How to Build an AI Agent Without Using Any Libraries: A Step-by-Step Guide

How to Build an AI Agent Without Using Any Libraries: A Step-by-Step Guide

Video Tutorial

If you prefer video tutorials, below is the video version.

The Adaptive Engineer - How to build AI Agent

The Context

Try asking these questions to ChatGPT or Claude and you will see a response that looks like below.

We know LLMs cannot access real-time information - so let's use this as a problem statement for our basic AI Agent.

Before we begin - let's understand the fundamental building blocks of an agent.

The Adaptive Engineer - Primary components of an Agent

An agent essentially comprises three primary components - the Models, the Tool, and the Reasoning Loop.

The model refers to the Large Language Model (LLM) at the core of the AI agent. This is the foundation of the agent's intelligence and capabilities. The LLM is trained on vast amounts of text data, allowing it to understand and generate human-like text. It provides the agent with knowledge, language understanding, and the ability to process complex instructions.

Tools are specific functions or capabilities that the AI agent can use to interact with its environment or perform tasks

The reasoning loop is the iterative process that allows the agent to make decisions, solve problems, and accomplish tasks.

In the context of our use case, the following is how the 3 components would work together.

In this tutorial, we'll create a more advanced LLM agent that uses the concept of "tools" to perform various tasks. This approach allows for greater flexibility and easier expansion of the agent's capabilities.

Prerequisites

  • Basic Python programming knowledge
  • Understanding of LLMs and their capabilities
  • Python 3.7 or higher

Implementing the Tool-based Agent

Let's start by creating the tool interface. This will allow us to build tools that have to implement the required methods

import datetime
import requests
from zoneinfo import ZoneInfo
from abc import ABC, abstractmethod

class Tool(ABC):
    @abstractmethod
    def name(self) -> str:
        pass

    @abstractmethod
    def description(self) -> str:
        pass

    @abstractmethod
    def use(self, *args, **kwargs):
        pass
        

Now, let's implement some tools:

class TimeTool(Tool):
    def name(self):
        return "Time Tool"

    def description(self):
        return "Provides the current time for a given city's timezone like Asia/Kolkata, America/New_York etc. If no timezone is provided, it returns the local time."

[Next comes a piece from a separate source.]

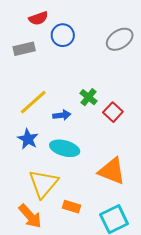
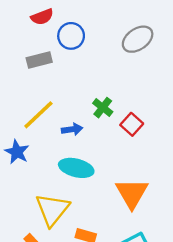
gray rectangle: (24, 49) -> (39, 60), moved
blue star: (28, 139) -> (17, 152), moved
orange triangle: (112, 171) -> (132, 193), turned 40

    def use(self, *args, **kwargs):        
        format = "%Y-%m-%d %H:%M:%S %Z%z"
        current_time = datetime.datetime.now()        
        input_timezone = args[0]
        if input_timezone:
            print("TimeZone", input_timezone)            
            current_time =  current_time.astimezone(ZoneInfo(input_timezone))            
        return f"The current time is {current_time}."


class WeatherTool(Tool):
    def name(self):
        return "Weather Tool"

    def description(self):
        return "Provides weather information for a given location"

    def use(self, *args, **kwargs):
        location = args[0].split("weather in ")[-1]
        api_key = userdata.get("OPENWEATHERMAP_API_KEY")
        url = f"https://api.openweathermap.org/data/2.5/weather?q={location}&appid={api_key}&units=metric"
        response = requests.get(url)
        data = response.json()
        if data["cod"] == 200:
            temp = data["main"]["temp"]
            description = data["weather"][0]["description"]
            return f"The weather in {location} is currently {description} with a temperature of {temp}°C."
        else:
            return f"Sorry, I couldn't find weather information for {location}."
        

Now let's implement the all-important agent.

import requests
import json
import ast

class Agent:
    def __init__(self):        
        self.tools = []
        self.memory = []
        self.max_memory = 10

    def add_tool(self, tool: Tool):
        self.tools.append(tool)

    def json_parser(self, input_string):
      python_dict = ast.literal_eval(input_string)
      json_string = json.dumps(python_dict)
      json_dict = json.loads(json_string)

      if isinstance(json_dict, dict):
        return json_dict        

      raise "Invalid JSON response"    


    def process_input(self, user_input):
        self.memory.append(f"User: {user_input}")
        self.memory = self.memory[-self.max_memory:]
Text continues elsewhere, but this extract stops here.